Finally, a knee implant is designed (Fig. 4C1) and fabricated using the DC-DIW approach (Fig. 4C2 and Movie S5). The knee implant has the key dimensions of 43.88 mm in length, 53.34 mm in width, and 14.22 mm in height. The fabrication of this implant aims to validate the capability of the proposed approach to produce large-scale biomedical structures. After sintering, the dimensions of the knee implant (Fig. 4C3) are measured as listed in Table S5. The relative errors in length, width, and height are 5.33, 1.63, and 4.64%, respectively. This accuracy allows the knee implant to align precisely with a 3D-printed tibia (Fig. 4C4) to replace a knee damaged by arthritis. Additionally, the femur and synthetic meniscus are reconstructed using FDM and assembled with the tibia and knee implant, as shown in Fig. 4C5 and Movie S6. These results highlight the feasibility of using DC-DIW to fabricate customized biomedical components, demonstrating its reliability as an AM technique for diverse healthcare applications.

Discussion

Although Ti64 is selected as the exemplary titanium alloy in this work, the matrix ink proposed in the DC-DIW approach is miscible with other titanium alloys with enhanced biocompatibility for biomedical applications, e.g., titanium-6% aluminum-7% niobium and titanium-13% niobium-13% zirconium73,74. Additionally, other metals (such as tin, aluminum, zinc, and their alloys75) that have been printed by traditional DIW can also be produced and sintered through the DC-DIW approach. Moreover, ceramic oxides (e.g., alumina and zirconia75,76) and non-oxides ceramics (e.g., boron carbide and silicon nitride75,76) can be incorporated to prepare diverse slurry inks for the fabrication of end-use parts by DC-DIW. When printing these metallic and nonmetallic materials, three essential requirements must be fulfilled to design slurry inks. First, the effects of build material powder on the ink’s rheology need to be considered. Generally, a yield stress (10–200 Pa) is needed to prepare self-supporting inks for DC-DIW, which enables slurry inks to maintain complex geometries and support subsequent layers77. In addition, a thixotropic recovery time below 1 s is typically required to ensure the rapid recovery of microstructures within slurry inks after extrusion through the nozzle77. Second, it is necessary to select a desired combination of sintering temperature and time which can guarantee the occurrence of solid-state sintering of powders when decomposing the bentonite powders. Finally, the powder size and concentration directly affect the porosity and average pore size of the printed parts after sintering and need to be carefully selected.

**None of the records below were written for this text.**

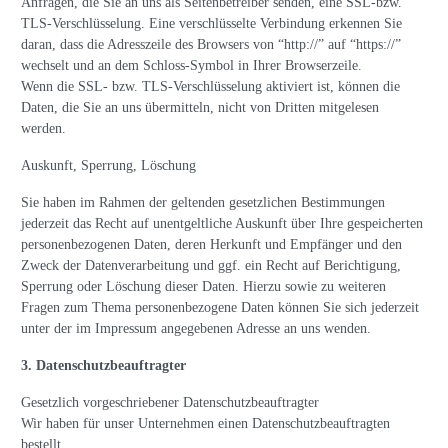
Anfragen, die Sie an uns als Seitenbetreiber senden, eine SSL-bzw.
TLS-Verschlüsselung. Eine verschlüsselte Verbindung erkennen Sie
daran, dass die Adresszeile des Browsers von “http://” auf “https://”
wechselt und an dem Schloss-Symbol in Ihrer Browserzeile.
Wenn die SSL- bzw. TLS-Verschlüsselung aktiviert ist, können die
Daten, die Sie an uns übermitteln, nicht von Dritten mitgelesen
werden.
Auskunft, Sperrung, Löschung
Sie haben im Rahmen der geltenden gesetzlichen Bestimmungen
jederzeit das Recht auf unentgeltliche Auskunft über Ihre gespeicherten
personenbezogenen Daten, deren Herkunft und Empfänger und den
Zweck der Datenverarbeitung und ggf. ein Recht auf Berichtigung,
Sperrung oder Löschung dieser Daten. Hierzu sowie zu weiteren
Fragen zum Thema personenbezogene Daten können Sie sich jederzeit
unter der im Impressum angegebenen Adresse an uns wenden.
3. Datenschutzbeauftragter
Gesetzlich vorgeschriebener Datenschutzbeauftragter
Wir haben für unser Unternehmen einen Datenschutzbeauftragten
bestellt.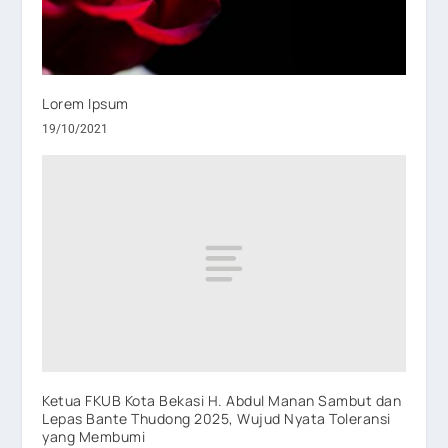
Lorem Ipsum
19/10/2021
Ketua FKUB Kota Bekasi H. Abdul Manan Sambut dan
Lepas Bante Thudong 2025, Wujud Nyata Toleransi
yang Membumi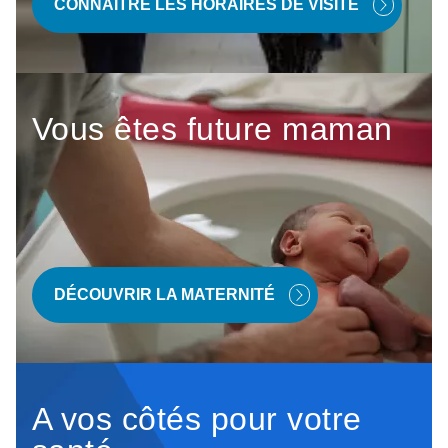
CONNAÎTRE LES HORAIRES DE VISITE
Vous êtes future maman
DÉCOUVRIR LA MATERNITÉ
A vos côtés pour votre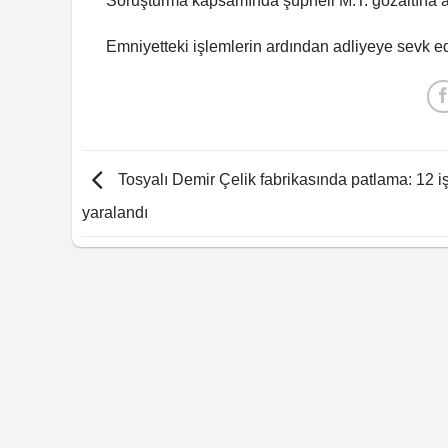
Soruşturma kapsamında şüpheli M.T. gözaltına al
Emniyetteki işlemlerin ardından adliyeye sevk edilen
Tosyalı Demir Çelik fabrikasında patlama: 12 iş
yaralandı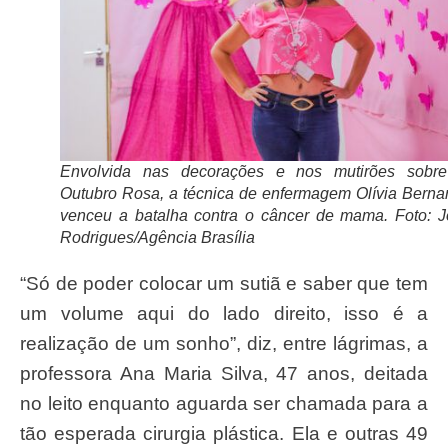
Envolvida nas decorações e nos mutirões sobr
Outubro Rosa, a técnica de enfermagem Olívia Berna
venceu a batalha contra o câncer de mama. Foto: J
Rodrigues/Agência Brasília
“Só de poder colocar um sutiã e saber que tem
um volume aqui do lado direito, isso é a
realização de um sonho”, diz, entre lágrimas, a
professora Ana Maria Silva, 47 anos, deitada
no leito enquanto aguarda ser chamada para a
tão esperada cirurgia plástica. Ela e outras 49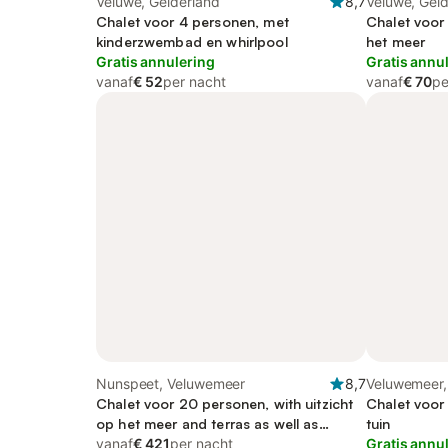
Veluwe, Gelderland
8,7
Veluwe, Gel
Chalet voor 4 personen, met
Chalet voor
kinderzwembad en whirlpool
het meer
Gratis annulering
Gratis annu
vanaf
€ 52
per nacht
vanaf
€ 70
pe
Nunspeet, Veluwemeer
8,7
Veluwemeer,
Chalet voor 20 personen, with uitzicht
Chalet voor
op het meer and terras as well as
tuin
balkon/terras and sauna
vanaf
€ 421
per nacht
Gratis annu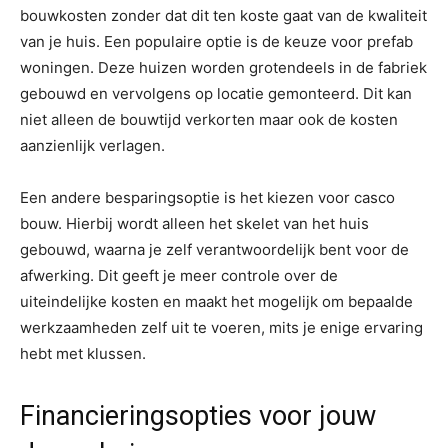
bouwkosten zonder dat dit ten koste gaat van de kwaliteit
van je huis. Een populaire optie is de keuze voor prefab
woningen. Deze huizen worden grotendeels in de fabriek
gebouwd en vervolgens op locatie gemonteerd. Dit kan
niet alleen de bouwtijd verkorten maar ook de kosten
aanzienlijk verlagen.
Een andere besparingsoptie is het kiezen voor casco
bouw. Hierbij wordt alleen het skelet van het huis
gebouwd, waarna je zelf verantwoordelijk bent voor de
afwerking. Dit geeft je meer controle over de
uiteindelijke kosten en maakt het mogelijk om bepaalde
werkzaamheden zelf uit te voeren, mits je enige ervaring
hebt met klussen.
Financieringsopties voor jouw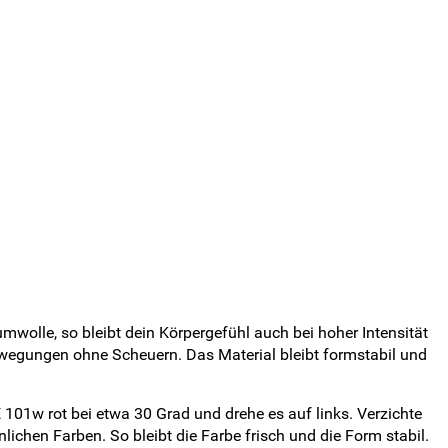
umwolle, so bleibt dein Körpergefühl auch bei hoher Intensität
Bewegungen ohne Scheuern. Das Material bleibt formstabil und
101w rot bei etwa 30 Grad und drehe es auf links. Verzichte
lichen Farben. So bleibt die Farbe frisch und die Form stabil.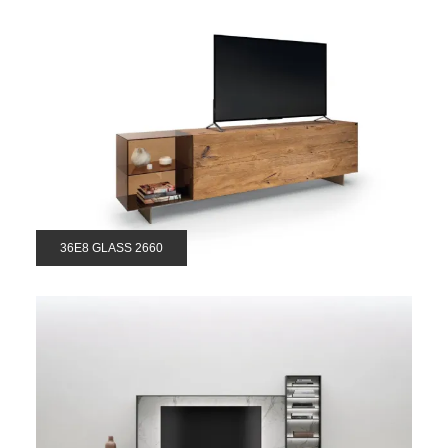
36E8 GLASS 2660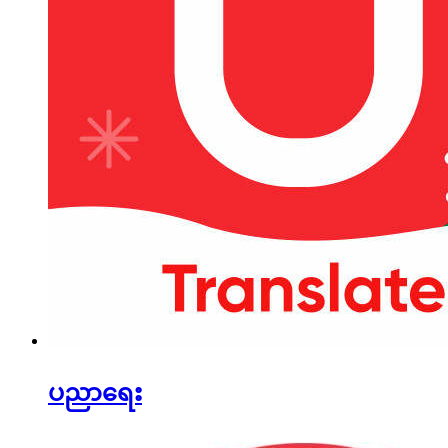
ပညာရေး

In this work, a “printing-then-solidification” strategy36 is applied to print diverse 3D parts via DC-DIW. In this strategy, a liquid Ti64 structure is constructed in air and maintains its as-printed shape due to the self-supporting capability of the slurry ink. After printing, UV radiation is used to solidify the entire structure simultaneously. The advantage of this strategy is at the liquid state, adjacent layers can fuse well with each other to prevent the delamination defect. However, the use of “printing-then-solidification” limits the achievable maximum size. When a tall structure is printed, the maximum stress at the bottom layer may exceed the yield stress of the slurry ink, leading to the liquefication of the bottom layer and the collapse of the entire structure. To address this challenge, UV radiation can be integrated with DC-DIW to cause the gradual solidification of the bottom layer(s) as the current layer is being printed. Thus, it is technically feasible to print scaled-up 3D structures.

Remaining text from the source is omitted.